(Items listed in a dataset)
::::::::::

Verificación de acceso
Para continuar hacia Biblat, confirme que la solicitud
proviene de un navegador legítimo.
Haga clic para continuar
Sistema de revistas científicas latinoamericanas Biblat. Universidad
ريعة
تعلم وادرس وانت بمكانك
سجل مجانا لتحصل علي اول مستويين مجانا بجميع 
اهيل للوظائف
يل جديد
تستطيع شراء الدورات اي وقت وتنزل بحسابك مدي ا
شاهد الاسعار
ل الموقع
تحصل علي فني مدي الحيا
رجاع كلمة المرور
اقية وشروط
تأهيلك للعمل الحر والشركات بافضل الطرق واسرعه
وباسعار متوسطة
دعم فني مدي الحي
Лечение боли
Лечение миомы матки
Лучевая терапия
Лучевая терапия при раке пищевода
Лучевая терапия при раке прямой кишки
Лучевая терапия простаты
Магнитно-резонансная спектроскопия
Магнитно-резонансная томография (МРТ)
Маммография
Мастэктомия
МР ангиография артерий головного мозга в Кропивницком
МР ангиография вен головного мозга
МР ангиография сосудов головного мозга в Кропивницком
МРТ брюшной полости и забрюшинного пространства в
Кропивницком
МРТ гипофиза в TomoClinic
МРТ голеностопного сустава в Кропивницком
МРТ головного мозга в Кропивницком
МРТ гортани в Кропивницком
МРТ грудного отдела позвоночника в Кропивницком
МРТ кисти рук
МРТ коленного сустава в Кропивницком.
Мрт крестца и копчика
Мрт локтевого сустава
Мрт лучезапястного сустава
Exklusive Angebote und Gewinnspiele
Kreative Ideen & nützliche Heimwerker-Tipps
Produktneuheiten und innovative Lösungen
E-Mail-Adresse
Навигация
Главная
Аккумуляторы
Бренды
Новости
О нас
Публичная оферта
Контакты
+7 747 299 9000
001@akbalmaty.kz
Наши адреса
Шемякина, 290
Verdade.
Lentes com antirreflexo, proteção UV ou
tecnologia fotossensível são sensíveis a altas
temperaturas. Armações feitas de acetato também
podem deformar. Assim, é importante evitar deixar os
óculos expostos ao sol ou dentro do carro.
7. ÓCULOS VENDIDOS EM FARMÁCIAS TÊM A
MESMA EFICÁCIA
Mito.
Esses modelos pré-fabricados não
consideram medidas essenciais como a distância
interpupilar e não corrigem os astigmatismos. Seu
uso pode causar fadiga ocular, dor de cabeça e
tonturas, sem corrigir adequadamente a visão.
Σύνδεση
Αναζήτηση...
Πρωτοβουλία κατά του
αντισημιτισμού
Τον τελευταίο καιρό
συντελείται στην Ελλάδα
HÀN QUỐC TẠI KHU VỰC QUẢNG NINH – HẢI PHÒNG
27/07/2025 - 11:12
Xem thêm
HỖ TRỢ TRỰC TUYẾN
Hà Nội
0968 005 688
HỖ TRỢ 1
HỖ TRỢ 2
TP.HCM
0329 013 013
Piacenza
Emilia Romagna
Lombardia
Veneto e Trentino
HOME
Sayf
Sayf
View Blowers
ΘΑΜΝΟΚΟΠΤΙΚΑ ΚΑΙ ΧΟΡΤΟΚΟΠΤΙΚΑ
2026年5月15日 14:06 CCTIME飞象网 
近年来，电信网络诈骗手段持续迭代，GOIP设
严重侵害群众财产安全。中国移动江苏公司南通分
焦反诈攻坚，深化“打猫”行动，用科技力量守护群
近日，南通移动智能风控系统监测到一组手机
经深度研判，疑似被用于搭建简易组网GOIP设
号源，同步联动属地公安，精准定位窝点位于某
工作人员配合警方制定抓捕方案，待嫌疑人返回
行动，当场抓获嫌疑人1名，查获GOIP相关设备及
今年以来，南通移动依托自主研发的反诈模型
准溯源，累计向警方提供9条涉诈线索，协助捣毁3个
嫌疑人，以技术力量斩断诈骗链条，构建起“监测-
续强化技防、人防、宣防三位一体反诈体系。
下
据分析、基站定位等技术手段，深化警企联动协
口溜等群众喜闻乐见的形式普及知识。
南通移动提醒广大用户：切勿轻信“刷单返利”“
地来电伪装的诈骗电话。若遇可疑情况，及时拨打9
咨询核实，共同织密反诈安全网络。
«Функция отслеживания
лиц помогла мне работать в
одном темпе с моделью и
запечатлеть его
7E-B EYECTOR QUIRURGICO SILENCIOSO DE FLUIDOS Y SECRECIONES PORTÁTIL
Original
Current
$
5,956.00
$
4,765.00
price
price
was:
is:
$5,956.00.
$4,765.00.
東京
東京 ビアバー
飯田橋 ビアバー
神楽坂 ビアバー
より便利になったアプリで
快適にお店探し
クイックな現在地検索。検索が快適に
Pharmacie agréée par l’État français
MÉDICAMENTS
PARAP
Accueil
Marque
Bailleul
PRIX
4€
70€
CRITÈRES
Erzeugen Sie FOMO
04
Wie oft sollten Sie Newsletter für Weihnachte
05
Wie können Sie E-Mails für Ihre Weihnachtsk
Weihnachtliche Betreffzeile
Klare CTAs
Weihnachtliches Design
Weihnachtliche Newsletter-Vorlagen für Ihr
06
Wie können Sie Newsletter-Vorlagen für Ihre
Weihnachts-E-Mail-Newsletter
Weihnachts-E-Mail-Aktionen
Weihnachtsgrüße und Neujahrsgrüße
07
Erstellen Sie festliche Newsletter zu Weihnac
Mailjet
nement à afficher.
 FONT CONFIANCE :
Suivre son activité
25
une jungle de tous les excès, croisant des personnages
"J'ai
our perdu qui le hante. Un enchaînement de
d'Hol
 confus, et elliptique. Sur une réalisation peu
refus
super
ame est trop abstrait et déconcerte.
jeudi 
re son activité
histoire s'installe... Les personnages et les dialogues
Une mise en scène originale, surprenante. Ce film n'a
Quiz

::::::::::

Look through the data above. Each line containing the word "Vorlagen" needs to be copied.

Weihnachtliche Newsletter-Vorlagen für Ihr
Wie können Sie Newsletter-Vorlagen für Ihre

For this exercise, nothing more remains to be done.